The golden rule has always seemed a little selfish to me.
I love to do things for other people in part because there’s a buzz I get when I do volunteer work, for example, that makes me feel good about myself. It’s not selfless at all. It’s intentional kindness and I always feel like I get just as much out of it when I volunteer or do something nice as the people I’m trying to help–maybe even more.
But this time I wanted to try to be randomly kind and anonymous.
I sometimes tell my son, it’s easy to do a nice thing when adults are watching, but you show your true character when you do a nice thing and no one’s watching. It was time for me to walk the walk and not just talk the talk, and do some nice things for other people without getting anything in return.
But what could I do? There are almost no parking meters for me to feed in my town and besides; I read somewhere that it’s illegal to put money in someone else’s parking meter. Go figure. When I helpfully tried to gather up the stray grocery carts in the Ralph’s Supermarket parking lot, the box boy on duty accused me of “trying to put him out of work.” So much for that idea.
This anonymous do-gooderness was getting to be frustrating. I couldn’t catch a break trying to give someone a break.
Then I saw this thing on the news, where the drive though Starbucks in Loveland, Colorado reported that a customer wanted to pay for her own drink and also buy one for the person in the car behind her. That person then passed on the gift to the next car and on and on, cycling through 109 cars in a row, each willing to pass on the freebie to the next person. Like ding dong ditch, only the opposite. Drive through ditch, where you leave something good for the next person instead of leaving a bag of dog poop on their doorstep. I loved that idea!

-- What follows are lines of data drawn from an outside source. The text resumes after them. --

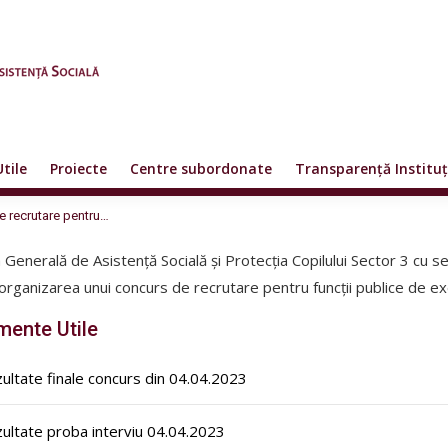
Utile
Proiecte
Centre subordonate
Transparență Instituț
recrutare pentru…
a Generală de Asistență Socială și Protecția Copilului Sector 3 cu se
organizarea unui concurs de recrutare pentru funcții publice de ex
ente Utile
ultate finale concurs din 04.04.2023
ultate proba interviu 04.04.2023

Unfortunately there’s no drive-through Starbuck’s where I live, and there’s always a line, so no chance for me to buy someone’s morning coffee anonymously. But we do have a drive through McDonald’s, so I decided to buy my coffee there the next day and drive through ditch the person behind me.
I looked nervously through my rear view mirror at the elderly man in the big white car. He looked sort of grumpy, but hopefully my gesture would put a smile on his face. The brown-capped McDonald’s girl who took my money looked confused–after all, it was 8 a.m. and she probably hadn’t had her coffee yet either–but she eventually understood me after I repeated myself three times and included some hand signals.
I drove away quickly, as I imagined the man in the white car with a smile on his face.
Later that day I drove through the Carl’s Junior line, this time for a Diet Coke, and I only had to tell the guy working twice that “I’m doing a drive through ditch” meant I wanted to buy the person behind me lunch. There was no one behind me yet, which confused him a bit, but I was less nervous that time, so I think I explained myself a little better.
Again, I drove away quickly, fantasizing about the harried mom or cash-strapped teenage boy who would drive through next and receive my drive through ditch gift.
I got my caffeine fixes–and my drive through kindness attempts–a few more times that week at various drive through windows, always anonymously.
It was a slow news week, and every morning I half expected to see a headline about the random acts of kindness that were popping up at drive through windows around town. Nope, nada, nothing. Not even a passed on story from a friend about how some nice person had treated her to coffee in the drive through.
By my tenth attempt at a random act of kindness in the drive through line I started to wonder–how could this not be catching on? Were the people in snowy Loveland, Colorado more gracious than those in my sunny hometown of Santa Barbara, California? It was hard for me to believe. Still I continued with my drive through ditches in the lines at In and Out Burger, Jack and the Box and even Burger King. Still, it didn’t seem to be catching on.
I swore off fast food for a while and had almost forgotten about my drive through ditches until this week, when I found myself in a drive through line once again. I pulled out a twenty and told the guy to buy the person behind me lunch with the change. This time I didn’t even glance in the rear view mirror to check out who would be the recipient this time. I drove away smiling and teary-eyed and feeling better than I had in a long time. Who cares if drive through ditches aren’t catching on the way I thought they would? It’s a nice thing to do anyway, and wasn’t that the point?
Later that day when I picked up my son from school, one of the moms had a big grin on her face. She told me a story about how someone had treated her to coffee that morning in the drive through line. “What a great idea,” I said, with a great big, anonymous, not-so-selfless smile on my face. “I’ll have to do that for someone sometime.”